'''

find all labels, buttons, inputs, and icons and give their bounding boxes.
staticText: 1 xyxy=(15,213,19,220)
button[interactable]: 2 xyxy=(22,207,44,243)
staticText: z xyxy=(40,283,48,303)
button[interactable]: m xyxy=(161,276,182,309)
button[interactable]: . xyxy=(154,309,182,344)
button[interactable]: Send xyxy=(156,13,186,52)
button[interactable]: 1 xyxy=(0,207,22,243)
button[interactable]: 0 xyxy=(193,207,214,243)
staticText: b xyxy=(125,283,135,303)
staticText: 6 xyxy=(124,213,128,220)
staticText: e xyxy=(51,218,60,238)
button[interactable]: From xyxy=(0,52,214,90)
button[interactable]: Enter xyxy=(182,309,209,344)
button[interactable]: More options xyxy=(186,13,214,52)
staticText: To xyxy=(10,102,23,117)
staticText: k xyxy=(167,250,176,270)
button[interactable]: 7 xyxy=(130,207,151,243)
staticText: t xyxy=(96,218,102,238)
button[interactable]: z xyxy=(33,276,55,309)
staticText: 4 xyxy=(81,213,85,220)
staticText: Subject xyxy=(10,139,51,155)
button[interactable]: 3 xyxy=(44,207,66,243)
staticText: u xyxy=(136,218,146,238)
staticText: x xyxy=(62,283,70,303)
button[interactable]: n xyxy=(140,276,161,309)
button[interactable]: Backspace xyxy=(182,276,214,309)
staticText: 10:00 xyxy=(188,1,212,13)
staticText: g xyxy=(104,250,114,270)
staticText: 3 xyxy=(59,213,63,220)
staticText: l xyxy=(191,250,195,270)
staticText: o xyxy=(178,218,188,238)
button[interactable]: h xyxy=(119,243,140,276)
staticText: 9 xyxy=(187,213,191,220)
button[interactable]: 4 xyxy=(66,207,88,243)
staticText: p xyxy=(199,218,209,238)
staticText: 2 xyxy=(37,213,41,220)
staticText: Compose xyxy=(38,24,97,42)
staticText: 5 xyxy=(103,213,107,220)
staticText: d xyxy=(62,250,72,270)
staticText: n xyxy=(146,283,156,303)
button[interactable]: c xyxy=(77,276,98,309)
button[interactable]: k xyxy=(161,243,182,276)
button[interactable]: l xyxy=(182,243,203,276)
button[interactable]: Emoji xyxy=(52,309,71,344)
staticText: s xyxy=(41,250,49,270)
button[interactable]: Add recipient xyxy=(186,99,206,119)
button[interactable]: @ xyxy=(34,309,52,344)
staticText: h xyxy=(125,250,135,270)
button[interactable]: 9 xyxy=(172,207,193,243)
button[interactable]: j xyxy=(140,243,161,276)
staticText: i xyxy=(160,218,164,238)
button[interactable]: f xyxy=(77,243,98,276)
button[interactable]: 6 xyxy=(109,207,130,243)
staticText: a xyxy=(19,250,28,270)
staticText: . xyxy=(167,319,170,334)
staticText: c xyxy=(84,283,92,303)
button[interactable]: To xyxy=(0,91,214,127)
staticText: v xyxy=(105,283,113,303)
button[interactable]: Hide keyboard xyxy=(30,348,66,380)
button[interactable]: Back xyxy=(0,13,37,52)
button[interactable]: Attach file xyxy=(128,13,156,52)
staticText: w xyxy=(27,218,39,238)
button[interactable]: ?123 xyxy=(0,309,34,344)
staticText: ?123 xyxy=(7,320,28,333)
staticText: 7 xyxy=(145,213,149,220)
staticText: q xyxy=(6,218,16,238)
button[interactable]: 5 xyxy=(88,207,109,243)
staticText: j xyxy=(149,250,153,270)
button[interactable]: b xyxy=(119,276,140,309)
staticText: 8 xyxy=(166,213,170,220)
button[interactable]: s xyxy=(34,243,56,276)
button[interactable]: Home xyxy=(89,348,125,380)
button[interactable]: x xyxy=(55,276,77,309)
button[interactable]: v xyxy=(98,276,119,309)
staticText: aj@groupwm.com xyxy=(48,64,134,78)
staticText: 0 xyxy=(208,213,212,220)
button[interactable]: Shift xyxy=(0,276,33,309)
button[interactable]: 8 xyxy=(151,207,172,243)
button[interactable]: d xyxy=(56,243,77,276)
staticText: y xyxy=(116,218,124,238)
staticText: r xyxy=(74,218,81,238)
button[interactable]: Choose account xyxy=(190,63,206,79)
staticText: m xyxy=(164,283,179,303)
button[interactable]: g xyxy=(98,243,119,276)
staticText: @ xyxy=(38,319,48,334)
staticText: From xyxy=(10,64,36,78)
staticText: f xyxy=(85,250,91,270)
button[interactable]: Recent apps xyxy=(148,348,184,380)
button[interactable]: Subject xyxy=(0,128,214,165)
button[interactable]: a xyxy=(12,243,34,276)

'''

Assigned task:
Pick out every line of the listing containing the word "Subject", and show those lines.

Your solution:
staticText: Subject xyxy=(10,139,51,155)
button[interactable]: Subject xyxy=(0,128,214,165)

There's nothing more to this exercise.